Posts Tagged ‘public school’
Sandra Tsing Loh: like Oprah on Fire
The food wasn’t even the highlight of the weekend in Portland. No, that was seeing Sandra Tsing Loh, the writer, comic performer and feminist first amendment icon turned public schools activist, who is just about my favorite person on the page these days. We especially love her bi-monthly column in The Atlantic.
At the Live Wire! radio show Saturday night, she read a five-minute stream from her new tome, Mother on Fire, squirming with nervous energy and flailing her arms as she recounted the woes of a 40-something perimenopausal woman clinging to her last strings of sanity, as she and her young children navigate the segregated, class-obsessed world of education in L.A.

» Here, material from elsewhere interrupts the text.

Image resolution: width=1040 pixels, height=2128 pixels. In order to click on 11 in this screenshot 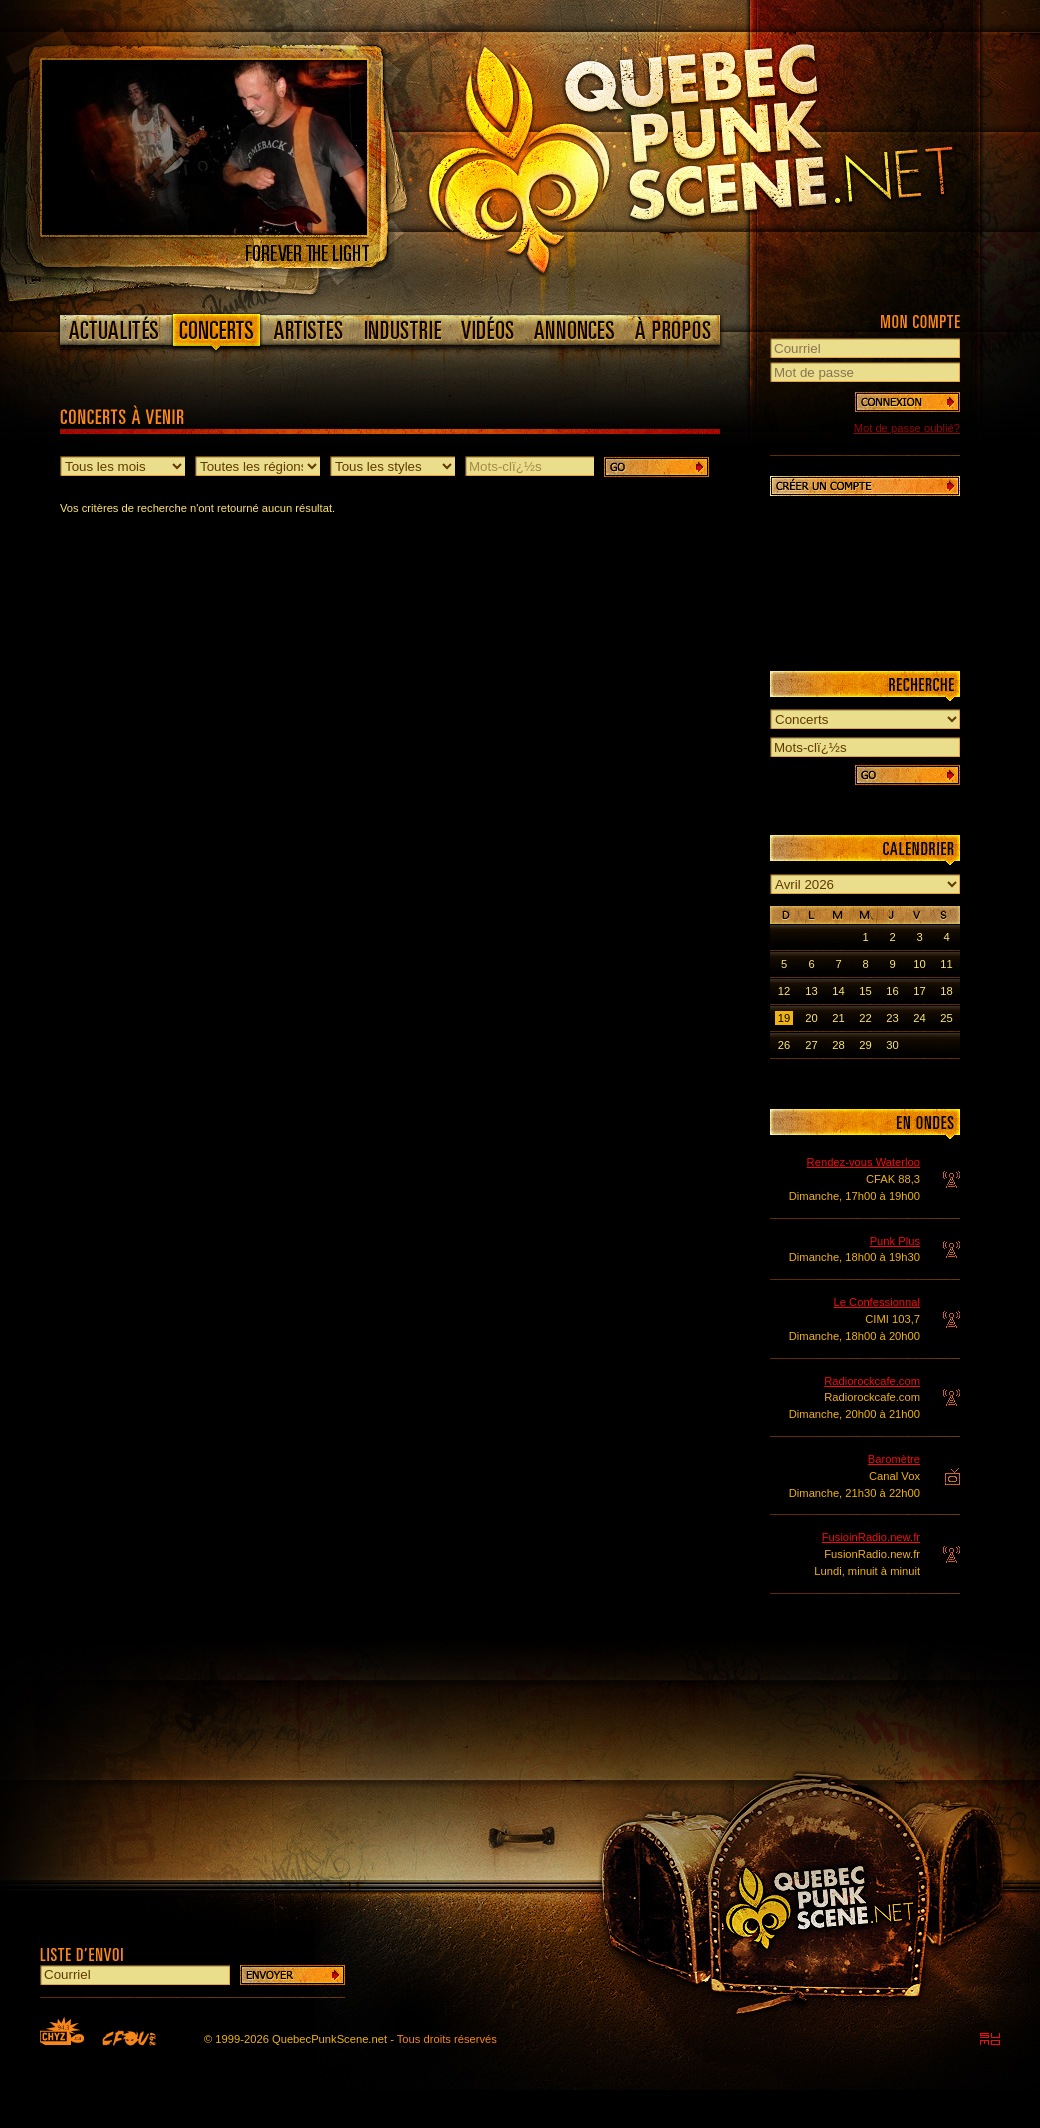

But uncensored Sandra, holding court for a full hour at the Wordstock festival Sunday, proved to be the real treat. She lamented a feminist movement (though she embraces it) that drained our public schools of uniquely nurturing female genius, a movement that has never exalted the mothers-on-the-move powerhouse organization for change: the mighty P.T.A.
And she blasted politicians (Barack Obama included) and other journalists in the chattering classes for not putting their money where their mouth is by sending their children to public school. It’s like cops living in the suburbs, away from the violent inner-city districts they patrol, she said. They don’t have that same stake in the community where they work.
Besides, Tsing Loh works a crowd just like your great supporter Oprah, bouncing around with a microphone to her seated audience members, treating them as equals as they ask a question to her face.